[[ DATA open ]]

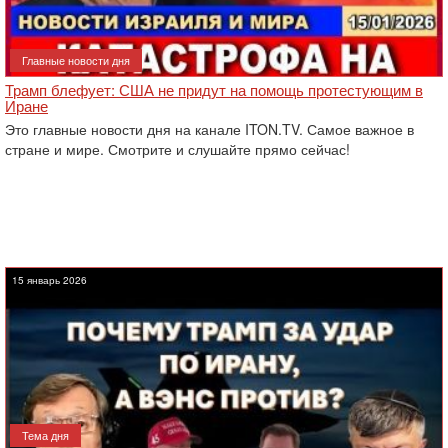
Главные новости дня
Трамп блефует: США не придут на помощь протестующим в
Иране
Это главные новости дня на канале ITON.TV. Самое важное в
стране и мире. Смотрите и слушайте прямо сейчас!
15 январь 2026
Тема дня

[[ DATA closed ]]

* _INSTRUCTIONS FOR THE TASK_: Starting from the line that contains "стране и мире.", reproduce each line of the data exactly through the last one.

* _RESPONSE_:
стране и мире. Смотрите и слушайте прямо сейчас!
15 январь 2026
Тема дня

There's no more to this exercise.